→ Exercise directions: What is the number of lines below that include the string "будет"? Provide that number alone.

======== Material for the task

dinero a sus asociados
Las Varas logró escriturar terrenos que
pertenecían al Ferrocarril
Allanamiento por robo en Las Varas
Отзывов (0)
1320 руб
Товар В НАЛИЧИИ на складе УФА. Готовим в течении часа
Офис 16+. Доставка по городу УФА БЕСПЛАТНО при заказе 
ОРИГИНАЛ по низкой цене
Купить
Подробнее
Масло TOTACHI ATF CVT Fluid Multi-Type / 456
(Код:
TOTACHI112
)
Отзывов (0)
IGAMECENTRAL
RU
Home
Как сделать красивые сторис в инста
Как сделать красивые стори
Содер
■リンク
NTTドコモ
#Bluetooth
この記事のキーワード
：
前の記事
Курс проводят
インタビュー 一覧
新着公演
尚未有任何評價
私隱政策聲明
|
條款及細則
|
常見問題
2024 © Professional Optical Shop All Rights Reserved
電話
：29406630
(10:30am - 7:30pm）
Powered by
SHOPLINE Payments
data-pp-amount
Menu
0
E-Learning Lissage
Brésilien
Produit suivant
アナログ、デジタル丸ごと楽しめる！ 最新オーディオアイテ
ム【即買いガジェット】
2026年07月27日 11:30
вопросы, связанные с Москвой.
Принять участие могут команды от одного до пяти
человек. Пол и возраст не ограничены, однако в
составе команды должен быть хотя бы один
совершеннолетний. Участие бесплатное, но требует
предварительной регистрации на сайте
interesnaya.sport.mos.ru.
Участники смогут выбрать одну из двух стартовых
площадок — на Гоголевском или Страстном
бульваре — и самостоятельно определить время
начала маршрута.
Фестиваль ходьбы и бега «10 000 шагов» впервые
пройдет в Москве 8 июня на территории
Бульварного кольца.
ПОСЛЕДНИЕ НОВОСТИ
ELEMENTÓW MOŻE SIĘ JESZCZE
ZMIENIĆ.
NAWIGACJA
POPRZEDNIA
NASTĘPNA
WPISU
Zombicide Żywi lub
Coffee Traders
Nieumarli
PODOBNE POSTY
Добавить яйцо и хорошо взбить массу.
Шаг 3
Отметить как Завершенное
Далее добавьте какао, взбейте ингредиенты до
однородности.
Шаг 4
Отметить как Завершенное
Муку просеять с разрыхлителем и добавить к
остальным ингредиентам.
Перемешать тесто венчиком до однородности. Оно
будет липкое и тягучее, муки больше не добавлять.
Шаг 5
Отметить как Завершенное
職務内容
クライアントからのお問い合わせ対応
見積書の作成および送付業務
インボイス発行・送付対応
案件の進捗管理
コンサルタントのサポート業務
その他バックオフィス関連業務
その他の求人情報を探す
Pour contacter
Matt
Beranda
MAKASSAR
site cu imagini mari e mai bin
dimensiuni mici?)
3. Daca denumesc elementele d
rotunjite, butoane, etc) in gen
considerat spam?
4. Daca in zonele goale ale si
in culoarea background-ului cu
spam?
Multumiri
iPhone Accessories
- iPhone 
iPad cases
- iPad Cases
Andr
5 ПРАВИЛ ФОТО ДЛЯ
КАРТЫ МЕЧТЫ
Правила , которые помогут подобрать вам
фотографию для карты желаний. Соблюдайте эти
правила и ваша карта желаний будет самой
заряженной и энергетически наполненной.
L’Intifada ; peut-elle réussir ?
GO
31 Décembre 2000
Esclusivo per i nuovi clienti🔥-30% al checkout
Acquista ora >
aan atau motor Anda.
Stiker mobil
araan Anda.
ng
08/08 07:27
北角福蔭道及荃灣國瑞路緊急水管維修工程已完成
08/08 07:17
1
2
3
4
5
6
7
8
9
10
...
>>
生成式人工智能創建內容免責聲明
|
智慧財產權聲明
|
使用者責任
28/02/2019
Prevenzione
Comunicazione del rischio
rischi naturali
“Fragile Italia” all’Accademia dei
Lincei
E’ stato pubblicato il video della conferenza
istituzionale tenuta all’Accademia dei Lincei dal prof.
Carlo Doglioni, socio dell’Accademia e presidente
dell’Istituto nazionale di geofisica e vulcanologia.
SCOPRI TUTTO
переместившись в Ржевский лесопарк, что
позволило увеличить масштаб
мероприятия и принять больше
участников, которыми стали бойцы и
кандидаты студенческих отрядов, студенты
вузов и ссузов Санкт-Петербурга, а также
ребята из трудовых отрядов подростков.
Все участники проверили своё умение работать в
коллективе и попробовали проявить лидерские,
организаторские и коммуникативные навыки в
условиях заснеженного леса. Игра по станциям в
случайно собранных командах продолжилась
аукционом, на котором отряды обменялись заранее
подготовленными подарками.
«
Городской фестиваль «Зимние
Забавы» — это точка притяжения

================

→ Answer to this exercise: 2